R – SharePoint 2007: List theory Question

sharepointwss

I'm writing a solution around MOSS 2007. And storing fairly large quantities of data in a list.

My first question is: Can lists handle large quantities of data – around 200 000 items. Now I've already read up about it, and it seems like the limitations of lists are on the number of items the views can display (2000). So question is: Is this a recommendation or a real limitation? No documentation actually confirms this.

second question if its a physical limitation in how many items the view can display, Does this mean that its impossible to check for duplicates in a sharepoint list that contains vast quantities of data?

In the sense that to perform a wsList.getListItems you have to pass a view (if the list contains 100 000 records, and the view can only contain 2000 records) how is it possible to check for duplicates?

Thanks

Best Answer

Huge list performance

You may want to read "Scaling to Extremely Large Lists and Performant Access Methods" and "Best Practices for LARGE SharePoint Lists and Documents Libraries".

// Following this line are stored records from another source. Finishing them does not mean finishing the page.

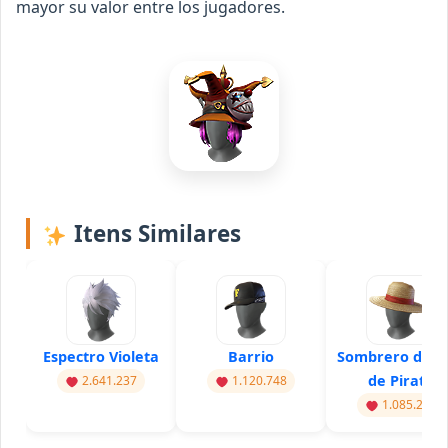
mayor su valor entre los jugadores.
Itens Similares
Espectro Violeta
Barrio
Sombrero de P
de Pirata
2.641.237
1.120.748
1.085.291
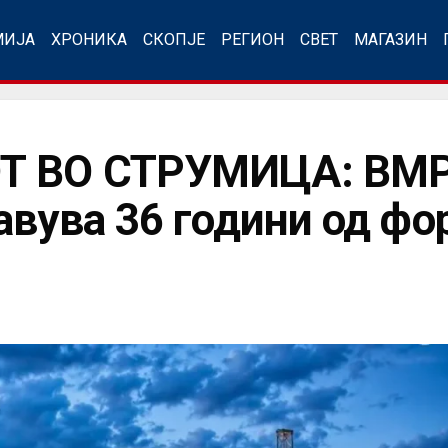
МИЈА
ХРОНИКА
СКОПЈЕ
РЕГИОН
СВЕТ
МАГАЗИН
Т ВО СТРУМИЦА: ВМ
авува 36 години од ф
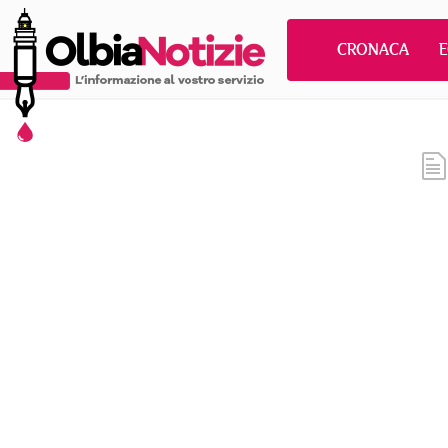
CRONACA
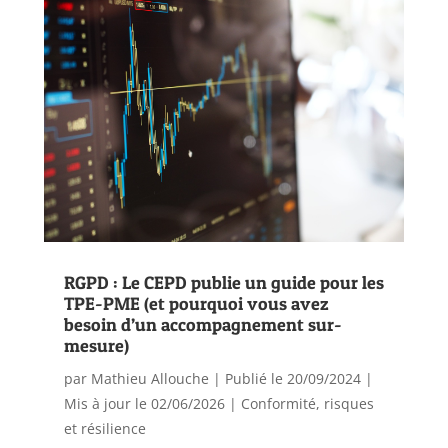
RGPD : Le CEPD publie un guide pour les
TPE-PME (et pourquoi vous avez
besoin d’un accompagnement sur-
mesure)
par
Mathieu Allouche
|
Publié le 20/09/2024 |
Mis à jour le 02/06/2026
|
Conformité, risques
et résilience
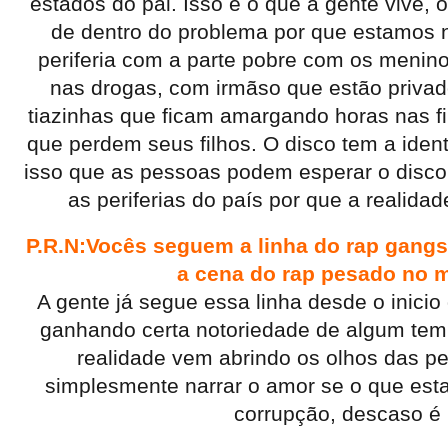
estados do pai. Isso é o que a gente vive, 
de dentro do problema por que estamos n
periferia com a parte pobre com os menin
nas drogas, com irmãso que estão privad
tiazinhas que ficam amargando horas nas fi
que perdem seus filhos. O disco tem a ide
isso que as pessoas podem esperar o disco
as periferias do país por que a realida
P.R.N:Vocês seguem a linha do rap gang
a cena do rap pesado no 
A gente já segue essa linha desde o inici
ganhando certa notoriedade de algum temp
realidade vem abrindo os olhos das 
simplesmente narrar o amor se o que est
corrupção, descaso é 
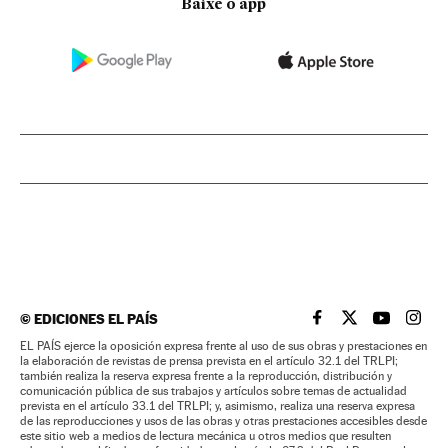
Baixe o app
©
EDICIONES EL PAÍS
EL PAÍS BRASIL EN
EL PAÍS BRASI
EL PAÍS B
EL PA
EL PAÍS ejerce la oposición expresa frente al uso de sus obras y prestaciones en
la elaboración de revistas de prensa prevista en el artículo 32.1 del TRLPI;
también realiza la reserva expresa frente a la reproducción, distribución y
comunicación pública de sus trabajos y artículos sobre temas de actualidad
prevista en el artículo 33.1 del TRLPI; y, asimismo, realiza una reserva expresa
de las reproducciones y usos de las obras y otras prestaciones accesibles desde
este sitio web a medios de lectura mecánica u otros medios que resulten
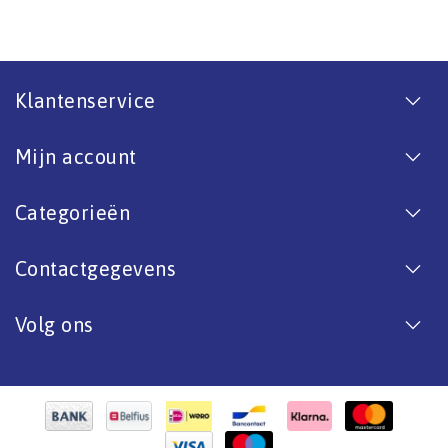
Klantenservice
Mijn account
Categorieën
Contactgegevens
Volg ons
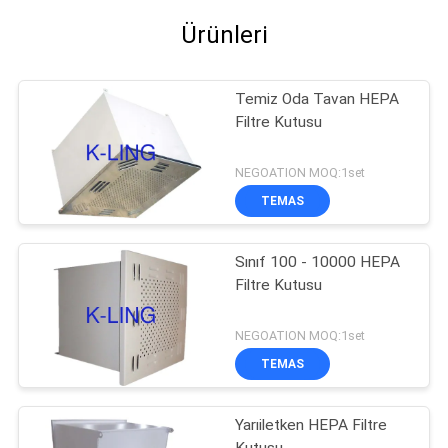
Ürünleri
Temiz Oda Tavan HEPA
Filtre Kutusu
NEGOATION MOQ:1set
TEMAS
Sınıf 100 - 10000 HEPA
Filtre Kutusu
NEGOATION MOQ:1set
TEMAS
Yarıiletken HEPA Filtre
Kutusu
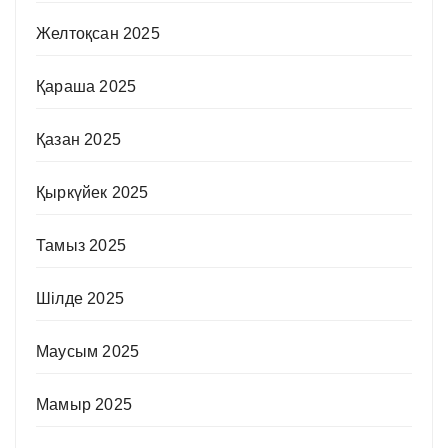
Желтоқсан 2025
Қараша 2025
Қазан 2025
Қыркүйек 2025
Тамыз 2025
Шілде 2025
Маусым 2025
Мамыр 2025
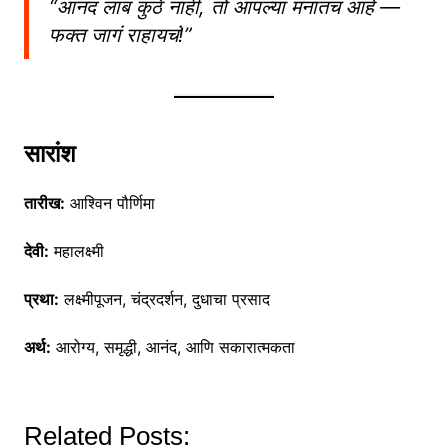
“आनंद लांब कुठे नाही, तो आपल्या मनातच आहे —
फक्त जागं राहायचं!”
सारांश
तारीख:
आश्विन पौर्णिमा
देवी:
महालक्ष्मी
प्रथा:
लक्ष्मीपूजन, चंद्रदर्शन, दुधाचा प्रसाद
अर्थ:
आरोग्य, समृद्धी, आनंद, आणि सकारात्मकता
Related Posts:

Another thing this article does not mention that adding list items with SPList.Items.Add, because on large list it's a huge performance penality. What you do is build efficient query that returns no items and then add item to that collection (somwhere i was reading that webservices perform good on adding item, however i can't find that article no more).

You can also see some tests (or other tests) on how huge lists perform.

As for duplicates

You may want to create Scheduled job (SPJobDefinition) that runs somwhere at night and checks for duplicates.

Better idea than looping all SPListItem's and then Query list for each item to check for duplicates would probably be to get a DataTable (SPListItemCollection.GetDataTable()) for all items and use some technique to determine duplicates.

As for views

Filter items, order to see relevant ones and define your RowLimit. That's the key for views - you just need most relevant items, don't you?